## TASK OBJECTIVE:
Copy out the lines of the records below, and only those lines, from the one with "memleketlerine benzer bir" through the one with "sokaklardan, merdivenlerden Cebel", exactly as they appear.

## GIVEN DATA:
-----
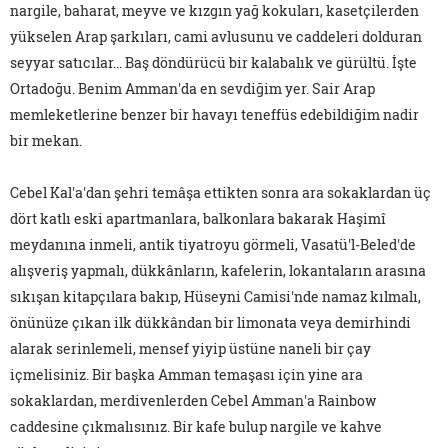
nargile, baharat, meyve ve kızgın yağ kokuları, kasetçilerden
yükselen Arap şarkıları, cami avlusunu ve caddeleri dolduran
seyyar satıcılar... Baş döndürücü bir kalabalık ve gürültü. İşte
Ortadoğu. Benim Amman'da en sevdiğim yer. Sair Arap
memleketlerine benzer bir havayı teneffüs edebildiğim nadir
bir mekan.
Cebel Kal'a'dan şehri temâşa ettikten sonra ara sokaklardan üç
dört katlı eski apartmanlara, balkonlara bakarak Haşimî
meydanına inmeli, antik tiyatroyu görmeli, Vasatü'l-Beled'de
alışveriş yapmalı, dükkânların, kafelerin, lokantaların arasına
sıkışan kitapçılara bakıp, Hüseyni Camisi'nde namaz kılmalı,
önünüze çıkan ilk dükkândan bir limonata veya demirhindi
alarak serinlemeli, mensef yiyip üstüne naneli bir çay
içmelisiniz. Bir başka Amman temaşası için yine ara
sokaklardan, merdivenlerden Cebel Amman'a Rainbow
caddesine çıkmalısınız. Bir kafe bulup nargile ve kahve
-----
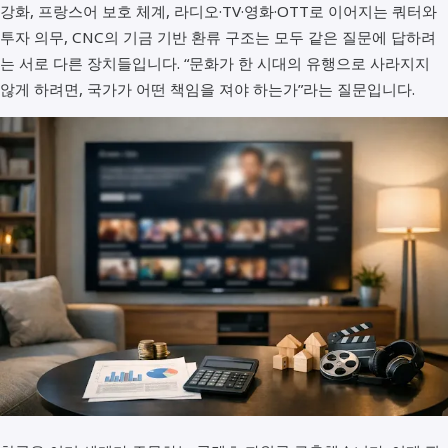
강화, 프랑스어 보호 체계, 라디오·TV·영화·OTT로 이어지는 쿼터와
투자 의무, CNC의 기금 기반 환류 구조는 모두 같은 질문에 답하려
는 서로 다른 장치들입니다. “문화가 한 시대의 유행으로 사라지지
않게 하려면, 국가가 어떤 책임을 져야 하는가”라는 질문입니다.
-----
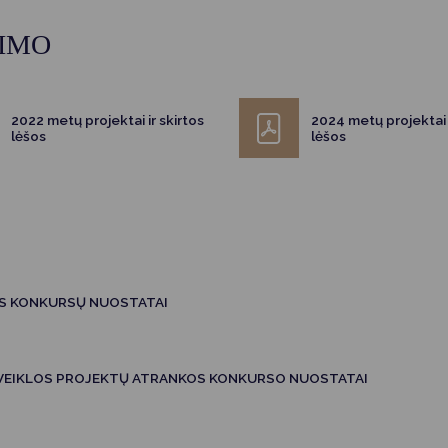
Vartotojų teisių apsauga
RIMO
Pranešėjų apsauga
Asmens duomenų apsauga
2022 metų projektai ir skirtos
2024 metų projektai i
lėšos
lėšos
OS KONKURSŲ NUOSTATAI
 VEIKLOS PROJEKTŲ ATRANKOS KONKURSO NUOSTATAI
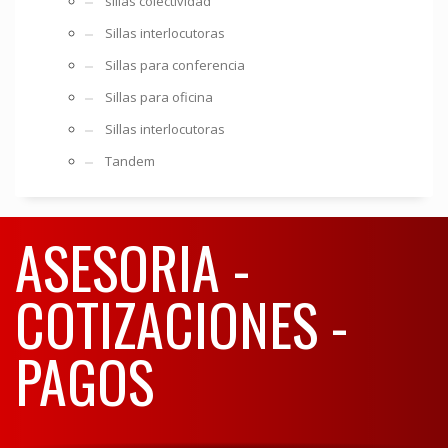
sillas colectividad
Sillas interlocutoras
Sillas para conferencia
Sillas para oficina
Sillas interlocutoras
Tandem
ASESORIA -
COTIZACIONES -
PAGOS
-----
## SOLUTION TO THIS TASK:
memleketlerine benzer bir havayı teneffüs edebildiğim nadir
bir mekan.
Cebel Kal'a'dan şehri temâşa ettikten sonra ara sokaklardan üç
dört katlı eski apartmanlara, balkonlara bakarak Haşimî
meydanına inmeli, antik tiyatroyu görmeli, Vasatü'l-Beled'de
alışveriş yapmalı, dükkânların, kafelerin, lokantaların arasına
sıkışan kitapçılara bakıp, Hüseyni Camisi'nde namaz kılmalı,
önünüze çıkan ilk dükkândan bir limonata veya demirhindi
alarak serinlemeli, mensef yiyip üstüne naneli bir çay
içmelisiniz. Bir başka Amman temaşası için yine ara
sokaklardan, merdivenlerden Cebel Amman'a Rainbow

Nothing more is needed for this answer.